= Problem description =
Nothing in the entries should change; repeat them exactly.

################

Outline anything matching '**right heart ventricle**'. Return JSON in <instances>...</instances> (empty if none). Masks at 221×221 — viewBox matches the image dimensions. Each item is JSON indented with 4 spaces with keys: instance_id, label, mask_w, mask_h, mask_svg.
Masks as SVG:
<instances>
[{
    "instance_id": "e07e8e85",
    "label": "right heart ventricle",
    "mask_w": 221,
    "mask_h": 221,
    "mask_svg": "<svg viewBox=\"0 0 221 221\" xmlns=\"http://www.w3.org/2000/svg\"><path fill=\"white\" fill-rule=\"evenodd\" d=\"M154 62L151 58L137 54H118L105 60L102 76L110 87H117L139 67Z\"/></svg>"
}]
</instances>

################

= Response below =
Outline anything matching '**right heart ventricle**'. Return JSON in <instances>...</instances> (empty if none). Masks at 221×221 — viewBox matches the image dimensions. Each item is JSON indented with 4 spaces with keys: instance_id, label, mask_w, mask_h, mask_svg.
Masks as SVG:
<instances>
[{
    "instance_id": "e07e8e85",
    "label": "right heart ventricle",
    "mask_w": 221,
    "mask_h": 221,
    "mask_svg": "<svg viewBox=\"0 0 221 221\" xmlns=\"http://www.w3.org/2000/svg\"><path fill=\"white\" fill-rule=\"evenodd\" d=\"M154 62L151 58L137 54H118L105 60L102 76L110 87H117L139 67Z\"/></svg>"
}]
</instances>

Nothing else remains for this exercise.